「あたしにだけすげぇ嫌味言うし愛想悪いし腹立ってしょうがなかったヤツが居たんです。」
「…………」
「出会い方はそりゃもう黒歴史レベルで最悪でしたし、いろいろ面倒なヤツだったし、問題大有りな後輩でした。」
朝倉さんは至ってポーカーフェイスだ。
愚痴みたいに聞こえるけど、それが全部過去形だということに、わたしは今ここで気が付いた。

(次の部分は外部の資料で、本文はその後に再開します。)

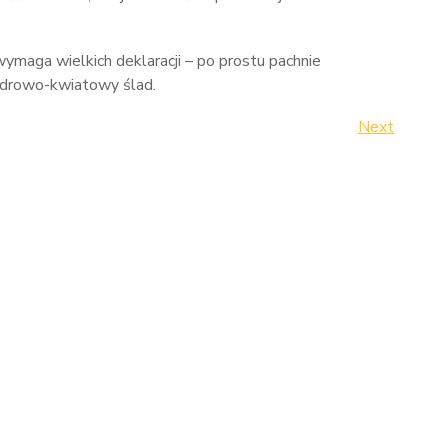
ymaga wielkich deklaracji – po prostu pachnie
pudrowo-kwiatowy ślad.
Next
Next
Post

「でも」朝倉さんは続ける。「本当はいいヤツでした。」
そこで朝倉さんは、わたしを見た。
「北沢さん、信じてもらえますか。」
「……え?」
「そいつ、システムのせいで、あたしのこと大っ嫌いだったんです。」
「……システム?」
「アンドロイドだったんです、彼は。」
……アンドロイド?
「人間じゃなかった。システムがちょっとおかしかったせいで、嫌なヤツになってたんです。」
「…………」
「それでも、ヤツはシステムに反して、あたしのこと助けてくれたり、不器用だけど優しい行動してくれたり、笑ってくれるようになったんです。」
「…………」
「で、本当に自分でも気づかなかったんですけど、」
朝倉さんは、そこで初めて、少しだけ笑った。